#### PROBLEM DESCRIPTION:
From the first line to the last, set down the material exactly and drop every picture.

#### EXTRACTED INFORMATION:
──────────────────────────────

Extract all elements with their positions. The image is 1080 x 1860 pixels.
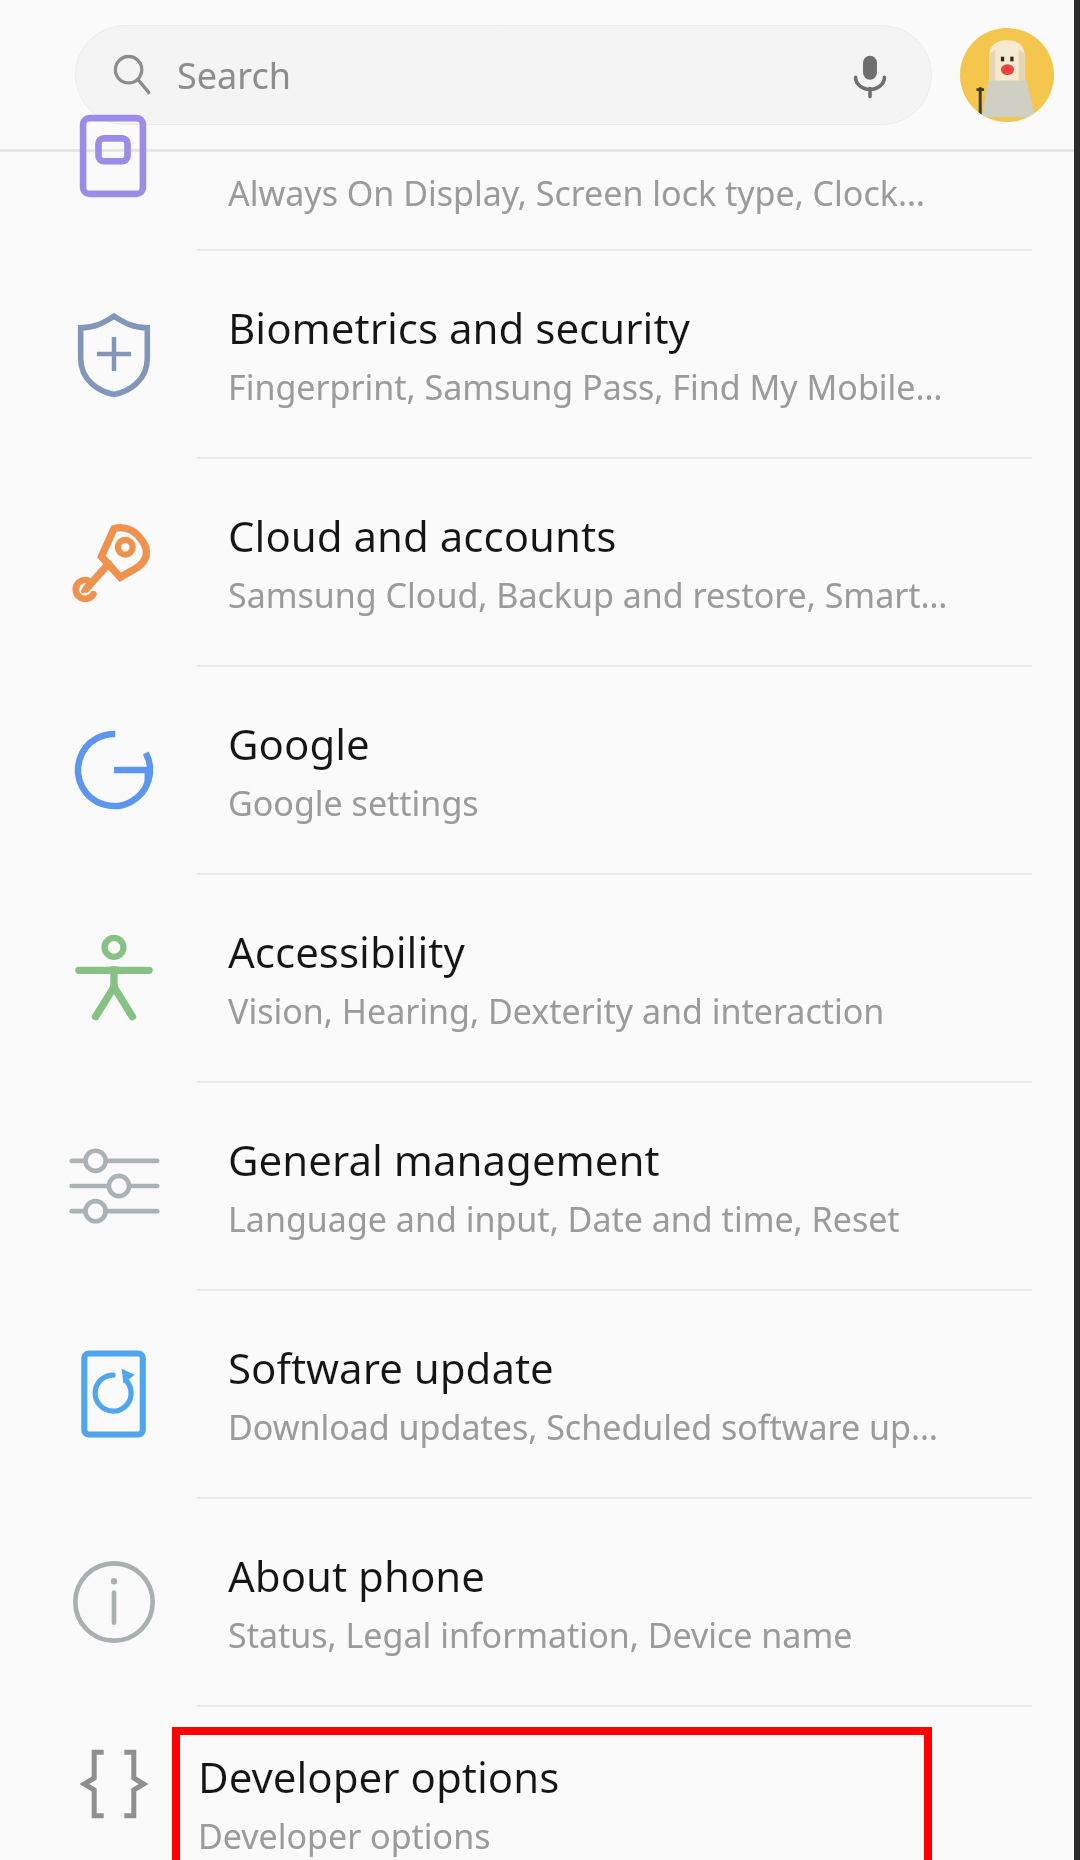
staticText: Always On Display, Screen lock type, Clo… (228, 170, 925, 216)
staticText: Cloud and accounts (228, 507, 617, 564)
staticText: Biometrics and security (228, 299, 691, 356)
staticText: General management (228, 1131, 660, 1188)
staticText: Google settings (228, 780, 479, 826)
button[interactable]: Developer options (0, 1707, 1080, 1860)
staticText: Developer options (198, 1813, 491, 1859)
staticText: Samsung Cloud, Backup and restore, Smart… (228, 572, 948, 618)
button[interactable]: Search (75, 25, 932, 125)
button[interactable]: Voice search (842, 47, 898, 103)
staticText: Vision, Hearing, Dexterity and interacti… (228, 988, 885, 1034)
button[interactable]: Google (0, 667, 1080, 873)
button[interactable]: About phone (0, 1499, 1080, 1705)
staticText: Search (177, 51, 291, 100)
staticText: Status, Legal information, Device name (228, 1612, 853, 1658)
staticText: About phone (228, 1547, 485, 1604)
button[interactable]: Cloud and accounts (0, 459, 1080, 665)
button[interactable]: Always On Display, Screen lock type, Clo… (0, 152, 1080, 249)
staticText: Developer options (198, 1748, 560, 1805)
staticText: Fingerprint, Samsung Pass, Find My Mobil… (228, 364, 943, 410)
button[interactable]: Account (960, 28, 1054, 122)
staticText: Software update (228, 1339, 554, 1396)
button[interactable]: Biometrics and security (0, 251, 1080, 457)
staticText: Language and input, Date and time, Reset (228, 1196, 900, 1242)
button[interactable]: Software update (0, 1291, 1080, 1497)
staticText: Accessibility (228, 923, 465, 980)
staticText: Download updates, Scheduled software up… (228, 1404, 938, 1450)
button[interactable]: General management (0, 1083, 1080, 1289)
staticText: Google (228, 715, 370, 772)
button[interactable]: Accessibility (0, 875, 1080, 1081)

──────────────────────────────

#### TASK SOLUTION:
Extract all elements with their positions. The image is 1080 x 1860 pixels.
staticText: Always On Display, Screen lock type, Clo… (228, 170, 925, 216)
staticText: Cloud and accounts (228, 507, 617, 564)
staticText: Biometrics and security (228, 299, 691, 356)
staticText: General management (228, 1131, 660, 1188)
staticText: Google settings (228, 780, 479, 826)
button[interactable]: Developer options (0, 1707, 1080, 1860)
staticText: Developer options (198, 1813, 491, 1859)
staticText: Samsung Cloud, Backup and restore, Smart… (228, 572, 948, 618)
button[interactable]: Search (75, 25, 932, 125)
button[interactable]: Voice search (842, 47, 898, 103)
staticText: Vision, Hearing, Dexterity and interacti… (228, 988, 885, 1034)
button[interactable]: Google (0, 667, 1080, 873)
button[interactable]: About phone (0, 1499, 1080, 1705)
staticText: Search (177, 51, 291, 100)
staticText: Status, Legal information, Device name (228, 1612, 853, 1658)
staticText: About phone (228, 1547, 485, 1604)
button[interactable]: Cloud and accounts (0, 459, 1080, 665)
button[interactable]: Always On Display, Screen lock type, Clo… (0, 152, 1080, 249)
staticText: Developer options (198, 1748, 560, 1805)
staticText: Fingerprint, Samsung Pass, Find My Mobil… (228, 364, 943, 410)
button[interactable]: Account (960, 28, 1054, 122)
staticText: Software update (228, 1339, 554, 1396)
button[interactable]: Biometrics and security (0, 251, 1080, 457)
staticText: Language and input, Date and time, Reset (228, 1196, 900, 1242)
button[interactable]: Software update (0, 1291, 1080, 1497)
staticText: Accessibility (228, 923, 465, 980)
staticText: Download updates, Scheduled software up… (228, 1404, 938, 1450)
button[interactable]: General management (0, 1083, 1080, 1289)
staticText: Google (228, 715, 370, 772)
button[interactable]: Accessibility (0, 875, 1080, 1081)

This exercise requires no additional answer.